> Records supplied:

== Segment start ==

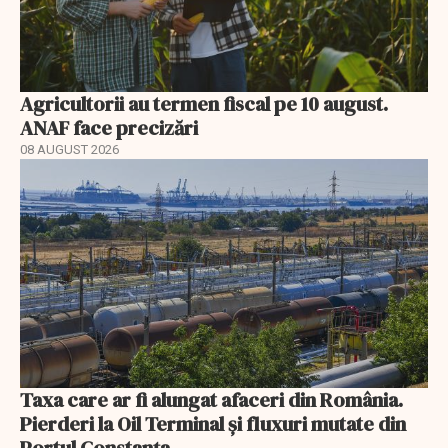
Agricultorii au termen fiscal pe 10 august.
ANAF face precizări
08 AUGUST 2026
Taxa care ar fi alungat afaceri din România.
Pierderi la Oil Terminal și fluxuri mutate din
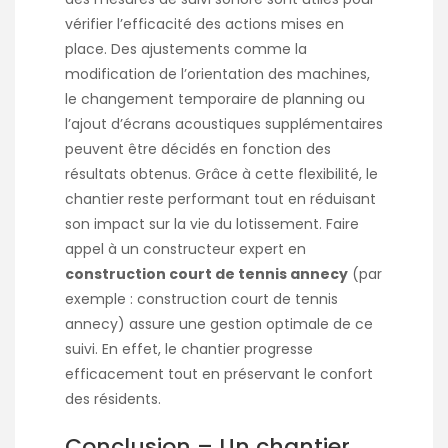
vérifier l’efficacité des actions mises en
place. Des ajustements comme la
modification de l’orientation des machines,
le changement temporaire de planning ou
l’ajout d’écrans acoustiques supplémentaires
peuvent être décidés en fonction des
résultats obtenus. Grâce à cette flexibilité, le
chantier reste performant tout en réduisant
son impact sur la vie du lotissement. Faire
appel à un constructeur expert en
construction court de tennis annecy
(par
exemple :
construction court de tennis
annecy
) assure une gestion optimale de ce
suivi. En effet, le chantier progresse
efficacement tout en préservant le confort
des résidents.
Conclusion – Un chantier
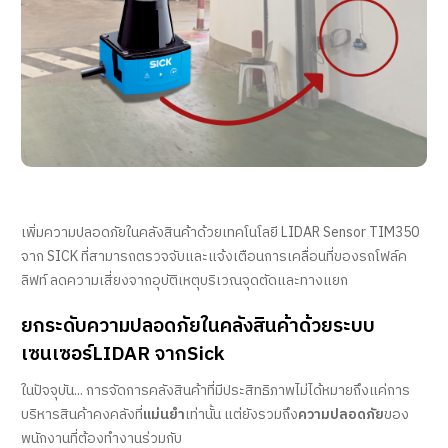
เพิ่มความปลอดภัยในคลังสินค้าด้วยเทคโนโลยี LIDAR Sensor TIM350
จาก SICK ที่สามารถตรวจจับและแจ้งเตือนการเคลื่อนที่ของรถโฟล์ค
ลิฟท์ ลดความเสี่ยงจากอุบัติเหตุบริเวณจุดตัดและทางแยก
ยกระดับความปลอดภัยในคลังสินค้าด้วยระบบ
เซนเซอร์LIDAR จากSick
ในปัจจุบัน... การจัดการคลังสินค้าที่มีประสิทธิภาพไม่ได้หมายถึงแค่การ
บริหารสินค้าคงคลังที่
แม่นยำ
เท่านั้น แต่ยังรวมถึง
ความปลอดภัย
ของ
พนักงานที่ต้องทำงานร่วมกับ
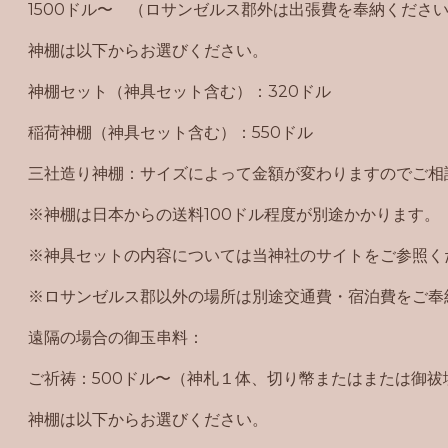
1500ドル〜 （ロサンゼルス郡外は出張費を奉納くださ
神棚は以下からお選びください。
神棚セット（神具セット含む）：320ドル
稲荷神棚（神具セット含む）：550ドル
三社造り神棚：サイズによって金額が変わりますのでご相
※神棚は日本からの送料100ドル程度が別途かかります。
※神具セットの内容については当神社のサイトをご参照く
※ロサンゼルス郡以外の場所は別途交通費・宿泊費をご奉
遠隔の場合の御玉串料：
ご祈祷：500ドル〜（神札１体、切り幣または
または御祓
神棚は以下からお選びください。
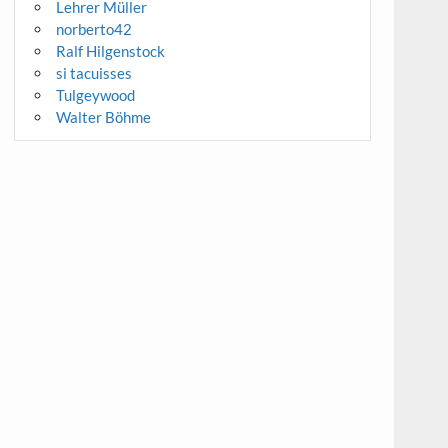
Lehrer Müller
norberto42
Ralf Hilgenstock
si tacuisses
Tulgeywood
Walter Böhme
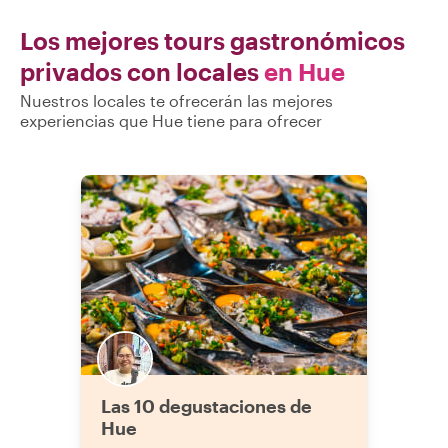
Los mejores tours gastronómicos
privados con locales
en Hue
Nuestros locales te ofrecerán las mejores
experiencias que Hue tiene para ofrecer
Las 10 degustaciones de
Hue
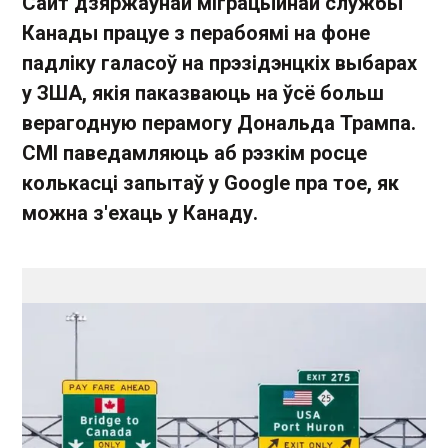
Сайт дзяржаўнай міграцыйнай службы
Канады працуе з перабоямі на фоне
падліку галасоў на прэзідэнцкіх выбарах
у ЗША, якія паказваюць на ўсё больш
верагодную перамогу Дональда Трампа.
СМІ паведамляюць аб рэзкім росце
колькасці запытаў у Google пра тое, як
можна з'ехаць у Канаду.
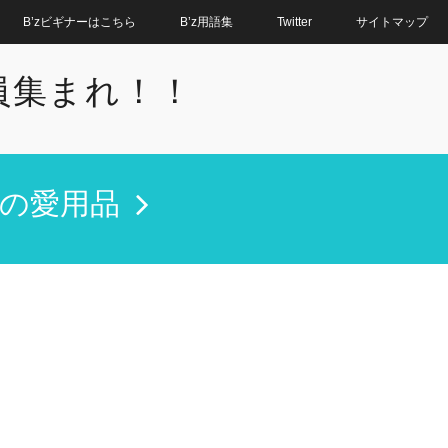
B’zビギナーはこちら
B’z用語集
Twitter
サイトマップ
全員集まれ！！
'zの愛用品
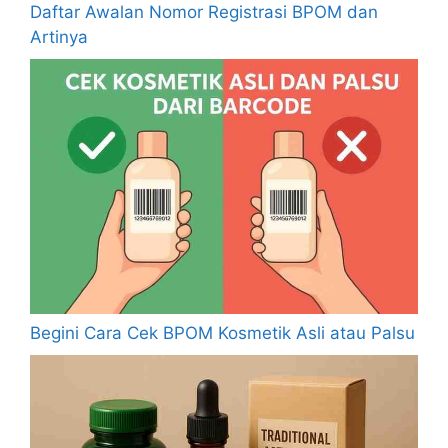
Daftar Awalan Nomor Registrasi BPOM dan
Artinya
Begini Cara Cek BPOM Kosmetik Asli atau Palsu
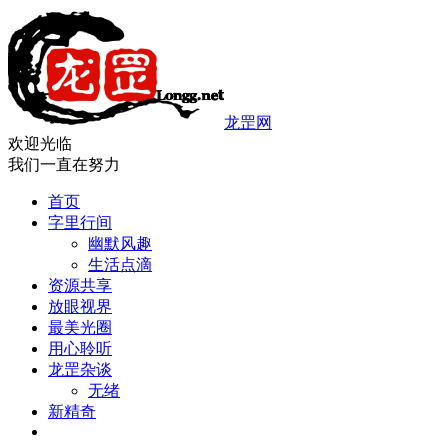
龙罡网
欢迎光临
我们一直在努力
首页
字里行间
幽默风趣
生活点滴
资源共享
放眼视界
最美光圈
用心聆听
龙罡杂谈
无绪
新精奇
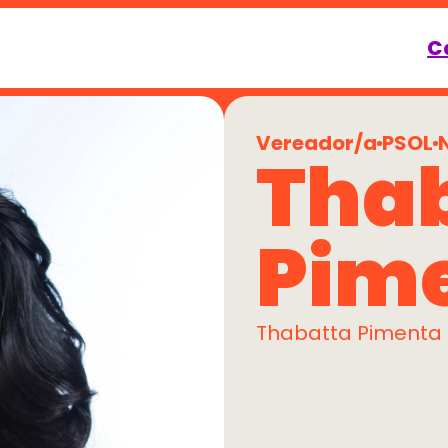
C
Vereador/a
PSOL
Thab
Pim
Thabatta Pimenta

== Segment end ==
== Segment start ==

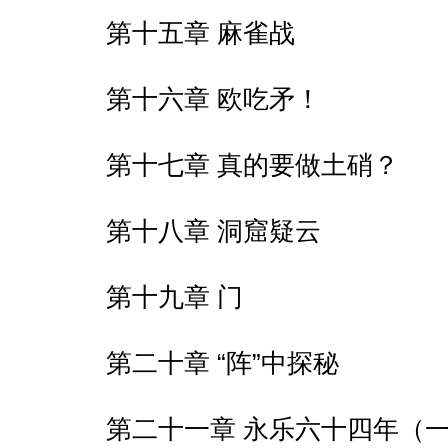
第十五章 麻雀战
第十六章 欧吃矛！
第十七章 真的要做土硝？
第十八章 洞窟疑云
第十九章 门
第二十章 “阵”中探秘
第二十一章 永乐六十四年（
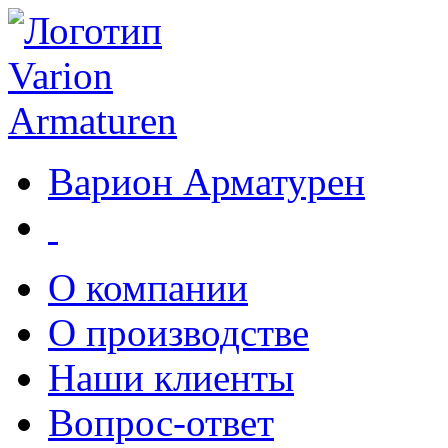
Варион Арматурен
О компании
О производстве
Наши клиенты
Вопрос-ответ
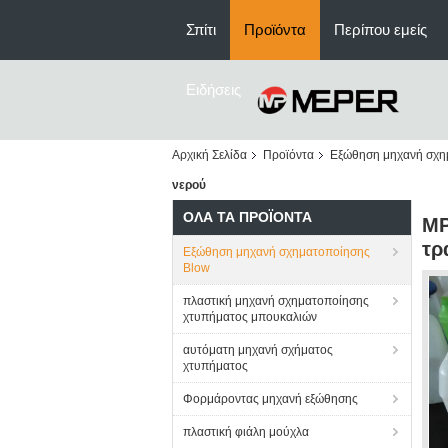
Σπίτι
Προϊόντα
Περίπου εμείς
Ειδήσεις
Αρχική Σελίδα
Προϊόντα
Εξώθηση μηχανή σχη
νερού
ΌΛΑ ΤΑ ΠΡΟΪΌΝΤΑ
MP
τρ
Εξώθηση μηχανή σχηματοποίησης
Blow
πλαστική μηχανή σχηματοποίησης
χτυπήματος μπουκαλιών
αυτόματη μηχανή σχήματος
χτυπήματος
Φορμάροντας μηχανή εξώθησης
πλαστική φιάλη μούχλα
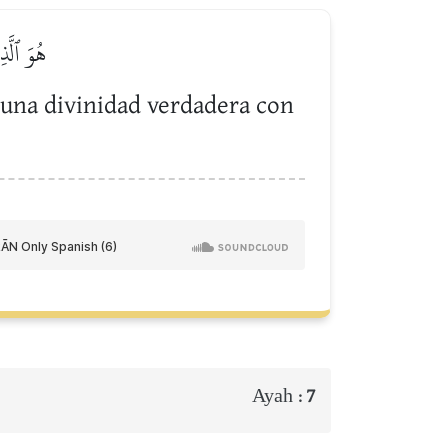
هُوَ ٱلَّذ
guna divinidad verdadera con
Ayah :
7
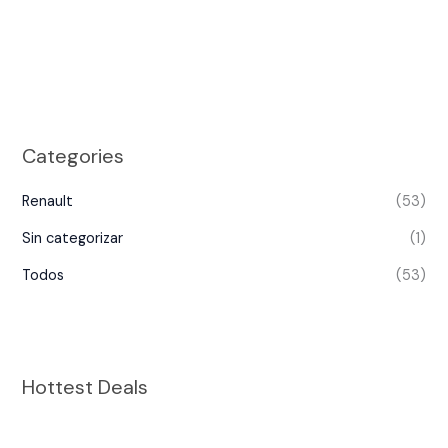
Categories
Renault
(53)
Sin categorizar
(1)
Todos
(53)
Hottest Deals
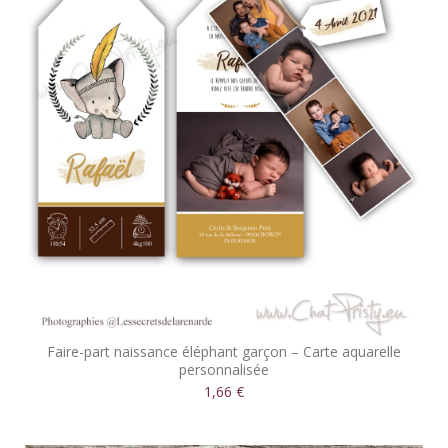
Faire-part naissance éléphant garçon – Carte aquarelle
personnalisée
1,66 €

== Segment end ==
== Segment start ==

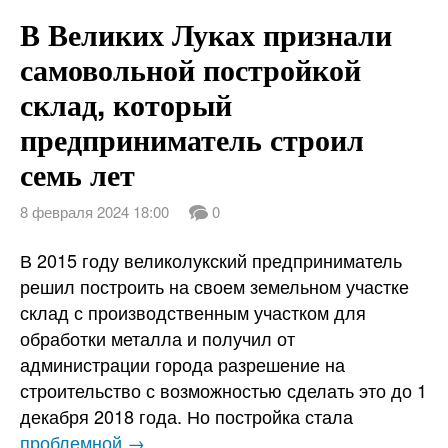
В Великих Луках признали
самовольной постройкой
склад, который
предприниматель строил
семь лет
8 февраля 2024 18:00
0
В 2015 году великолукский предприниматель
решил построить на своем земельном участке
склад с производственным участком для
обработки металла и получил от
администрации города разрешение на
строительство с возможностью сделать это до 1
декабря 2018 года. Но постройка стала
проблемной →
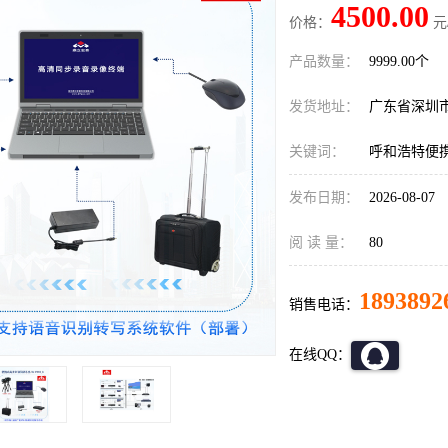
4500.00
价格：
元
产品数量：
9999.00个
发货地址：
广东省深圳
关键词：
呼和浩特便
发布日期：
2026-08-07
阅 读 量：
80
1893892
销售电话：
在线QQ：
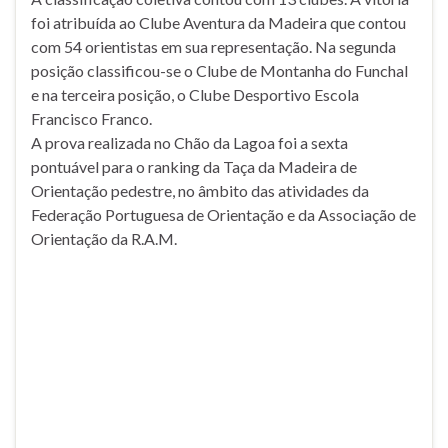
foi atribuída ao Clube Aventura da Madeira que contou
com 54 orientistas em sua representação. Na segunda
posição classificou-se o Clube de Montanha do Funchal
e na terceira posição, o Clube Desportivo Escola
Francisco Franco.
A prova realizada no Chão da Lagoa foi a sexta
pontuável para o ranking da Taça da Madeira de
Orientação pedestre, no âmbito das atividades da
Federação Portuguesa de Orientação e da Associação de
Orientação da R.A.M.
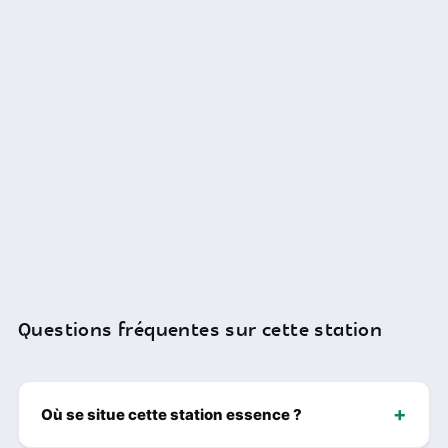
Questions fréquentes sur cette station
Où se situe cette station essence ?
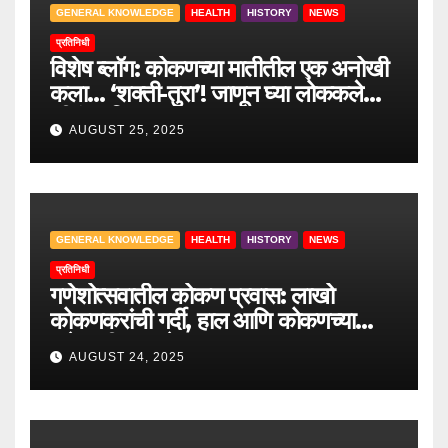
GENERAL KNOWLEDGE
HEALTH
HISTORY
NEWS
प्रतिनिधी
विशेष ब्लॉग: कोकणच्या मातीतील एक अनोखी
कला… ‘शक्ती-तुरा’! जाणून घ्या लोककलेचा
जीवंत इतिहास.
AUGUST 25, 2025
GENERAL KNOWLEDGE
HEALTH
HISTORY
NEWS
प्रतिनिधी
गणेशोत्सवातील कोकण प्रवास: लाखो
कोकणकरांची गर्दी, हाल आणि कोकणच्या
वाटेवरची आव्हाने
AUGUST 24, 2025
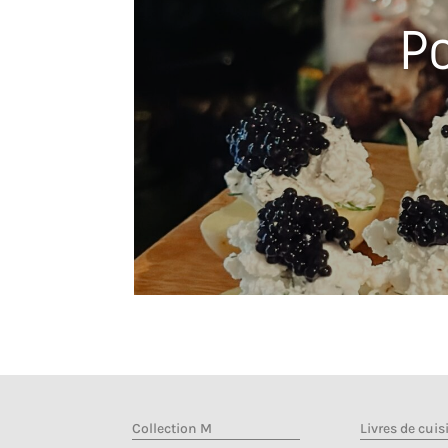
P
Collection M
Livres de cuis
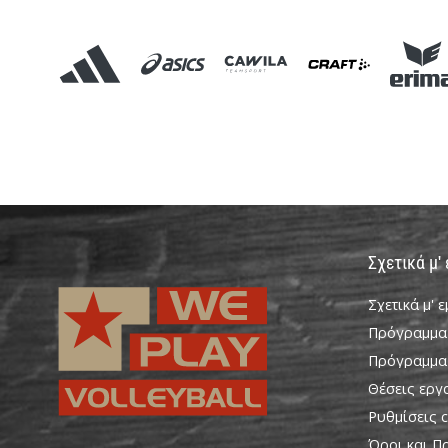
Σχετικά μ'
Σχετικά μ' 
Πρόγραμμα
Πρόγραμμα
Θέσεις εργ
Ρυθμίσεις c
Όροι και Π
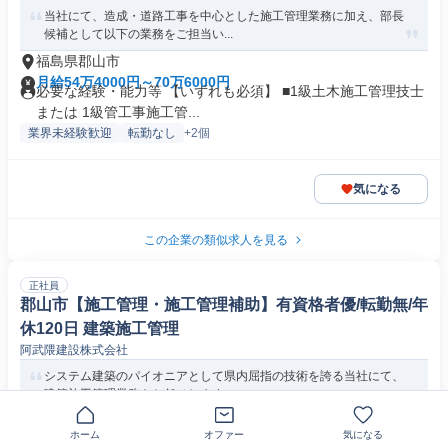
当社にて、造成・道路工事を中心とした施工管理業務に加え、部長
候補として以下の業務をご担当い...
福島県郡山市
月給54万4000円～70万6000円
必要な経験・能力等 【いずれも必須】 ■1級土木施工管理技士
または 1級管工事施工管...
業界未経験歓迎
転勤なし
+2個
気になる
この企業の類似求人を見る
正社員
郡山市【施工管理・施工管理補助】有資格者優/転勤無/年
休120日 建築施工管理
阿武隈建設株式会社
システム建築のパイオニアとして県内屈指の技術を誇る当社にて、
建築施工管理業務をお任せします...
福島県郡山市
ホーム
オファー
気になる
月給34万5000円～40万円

== Segment end ==

> What you will do:
Beginning with the line above that contains "वाटेवरची आव्हाने" and finishing with the line that contains "月給34万5000円～40万円", print those lines exactly and only. Skip all pictures.

> Result of this exercise:
वाटेवरची आव्हाने
AUGUST 24, 2025
P
Collection M
Livres de cuis
Σχετικά μ'
Σχετικά μ' 
Πρόγραμμα
Πρόγραμμα
Θέσεις εργ
Ρυθμίσεις c
Όροι και Π
当社にて、造成・道路工事を中心とした施工管理業務に加え、部長
候補として以下の業務をご担当い...
福島県郡山市
月給54万4000円～70万6000円
必要な経験・能力等 【いずれも必須】 ■1級土木施工管理技士
または 1級管工事施工管...
業界未経験歓迎
転勤なし
+2個
気になる
この企業の類似求人を見る
正社員
郡山市【施工管理・施工管理補助】有資格者優/転勤無/年
休120日 建築施工管理
阿武隈建設株式会社
システム建築のパイオニアとして県内屈指の技術を誇る当社にて、
建築施工管理業務をお任せします...
福島県郡山市
ホーム
オファー
気になる
月給34万5000円～40万円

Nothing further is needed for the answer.